Three Democrats are currently competing for the party’s No. 4 House leadership post, assistant speaker, after Ben Ray Luján won a seat in the Senate last week. They are Representative Katherine Clark, 57, a Massachusetts progressive who currently is vice chairwoman of the party caucus under Mr. Jeffires; Representative David Cicilline, 59, another progressive from Rhode Island and the first openly gay member of House leadership; and Representative Tony Cardenas of California, 57, who is aiming to be the highest ranking Latino after Mr. Luján’s departure.

Representative Cheri Bustos of Illinois, 59, the chairwoman of House Democrats’ campaign arm, has been considered another contender, but after last week’s results — in which her offensive strategy fell flat and she only barely won re-election herself — her future was less certain. Some lawmakers were encouraging Mr.
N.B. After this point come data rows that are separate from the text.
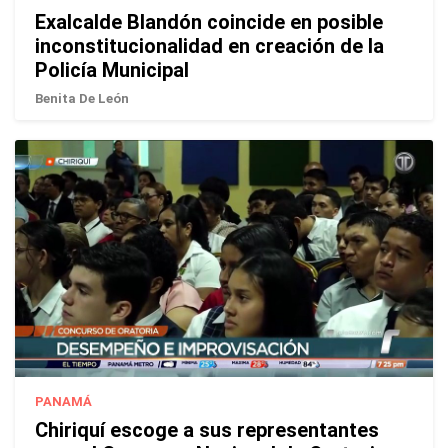
Exalcalde Blandón coincide en posible
inconstitucionalidad en creación de la
Policía Municipal
Benita De León
PANAMÁ
Chiriquí escoge a sus representantes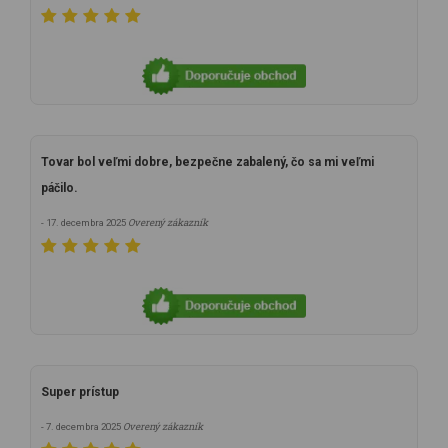
Tovar bol veľmi dobre, bezpečne zabalený, čo sa mi veľmi
páčilo.
Overený zákazník
- 17. decembra 2025
Super prístup
Overený zákazník
- 7. decembra 2025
Cardenas to run for the campaign position instead, given signs that the party had lost ground to Republicans among Latinos in key battleground states.

This being Washington, Mr. Jeffries would not speak openly about aspirations for leading his party, and he has played squarely within the lines of Ms. Pelosi’s top-down leadership structure, keeping any public disagreements to a minimum and prizing consensus-building.

He said in the interview that there was “one speaker at a time,” and that he decided to remain in his own position, which has clearer responsibilities than the relatively new assistant speaker post, to provide “continuity” in a time of national crisis.

But allies note with enthusiasm that he would be the first Black representative to be speaker. And Mr. Jeffries’s actions indicate he has higher leadership ambitions in the House. He raised almost $9 million for Democrats this election cycle, clocking hours at about 150 events for candidates.

“There will be a time to focus on where we go as a party into the future, but in order to do that, we have to focus on being as successful as we can in the moment,” Mr. Jeffries said.